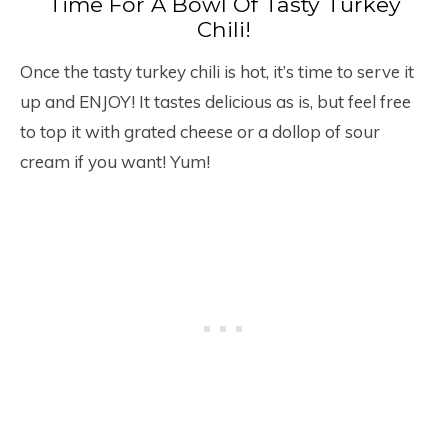
Time For A Bowl Of Tasty Turkey
Chili!
Once the tasty turkey chili is hot, it’s time to serve it
up and ENJOY! It tastes delicious as is, but feel free
to top it with grated cheese or a dollop of sour
cream if you want! Yum!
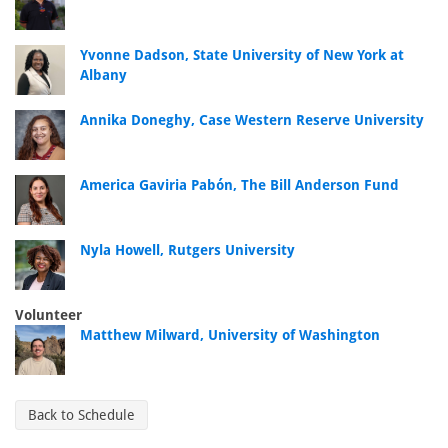
Yvonne Dadson, State University of New York at
Albany
Annika Doneghy, Case Western Reserve University
America Gaviria Pabón, The Bill Anderson Fund
Nyla Howell, Rutgers University
Volunteer
Matthew Milward, University of Washington
Back to Schedule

------------------------------------------------

▸ **Task directions**: Output only the lines from the line that contains "Nyla Howell, Rutgers University" through the end of the entries, both included, exactly as they appear.

▸ **Response below**:
Nyla Howell, Rutgers University
Volunteer
Matthew Milward, University of Washington
Back to Schedule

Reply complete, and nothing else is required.